• EXERCISE INPUTS:
Segment Open

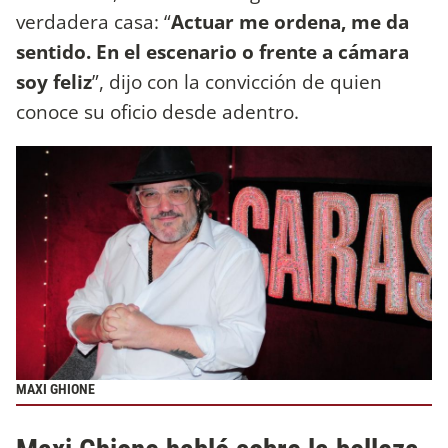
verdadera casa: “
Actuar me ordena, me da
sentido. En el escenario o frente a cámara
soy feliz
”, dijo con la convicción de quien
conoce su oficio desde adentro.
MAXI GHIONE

Segment Closed
Segment Open

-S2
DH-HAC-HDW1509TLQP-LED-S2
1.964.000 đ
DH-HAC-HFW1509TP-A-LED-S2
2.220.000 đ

Segment Closed

What is needed is a verbatim copy of every line in the records above from the one containing "Actuar me ordena, me da" down to the one containing "MAXI GHIONE", both included, and nothing more.

Actuar me ordena, me da
sentido. En el escenario o frente a cámara
soy feliz
”, dijo con la convicción de quien
conoce su oficio desde adentro.
MAXI GHIONE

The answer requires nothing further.